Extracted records
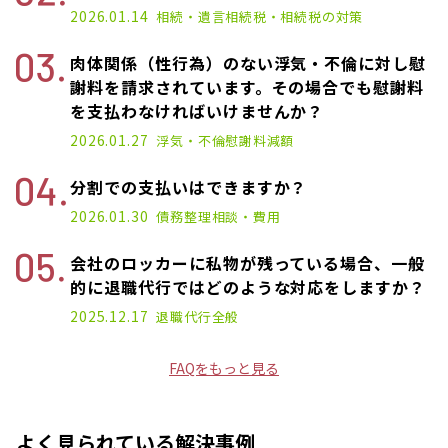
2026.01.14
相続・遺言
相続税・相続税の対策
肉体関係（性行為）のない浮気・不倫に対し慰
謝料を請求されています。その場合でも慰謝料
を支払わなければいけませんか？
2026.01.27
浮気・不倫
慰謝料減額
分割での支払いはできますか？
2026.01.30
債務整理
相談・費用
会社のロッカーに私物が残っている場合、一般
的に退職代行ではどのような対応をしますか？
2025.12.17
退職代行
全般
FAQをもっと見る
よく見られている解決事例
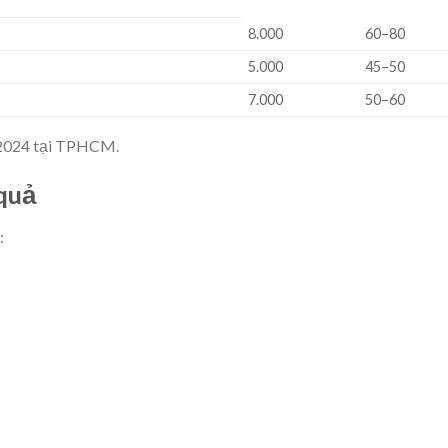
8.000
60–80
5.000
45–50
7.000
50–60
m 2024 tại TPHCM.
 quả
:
...
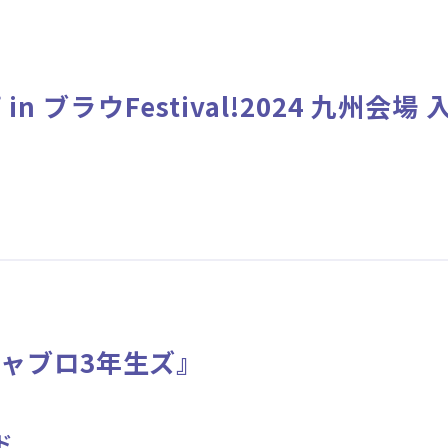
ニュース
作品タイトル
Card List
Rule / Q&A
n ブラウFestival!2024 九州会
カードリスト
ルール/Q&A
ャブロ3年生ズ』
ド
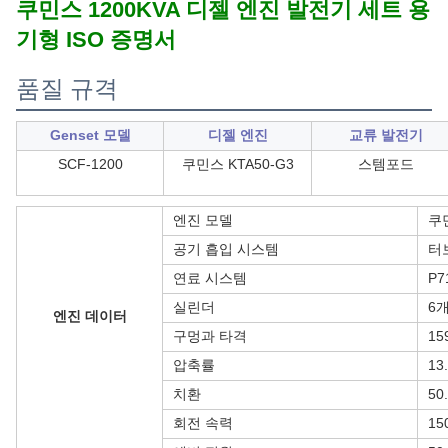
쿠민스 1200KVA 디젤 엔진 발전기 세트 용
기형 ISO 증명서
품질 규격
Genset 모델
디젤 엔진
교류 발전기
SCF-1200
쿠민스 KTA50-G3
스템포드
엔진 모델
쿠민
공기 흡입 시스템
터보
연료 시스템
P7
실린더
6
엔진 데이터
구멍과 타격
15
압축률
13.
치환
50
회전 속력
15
---
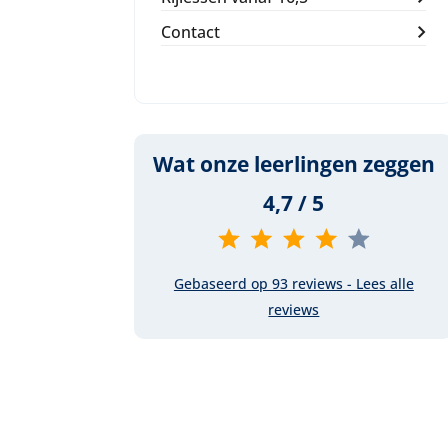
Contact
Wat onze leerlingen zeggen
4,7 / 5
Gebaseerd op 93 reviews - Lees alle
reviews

Task instructions
Each line in the data that holds the string "reviews" needs to be copied.

Output of the task
Gebaseerd op 93 reviews - Lees alle
reviews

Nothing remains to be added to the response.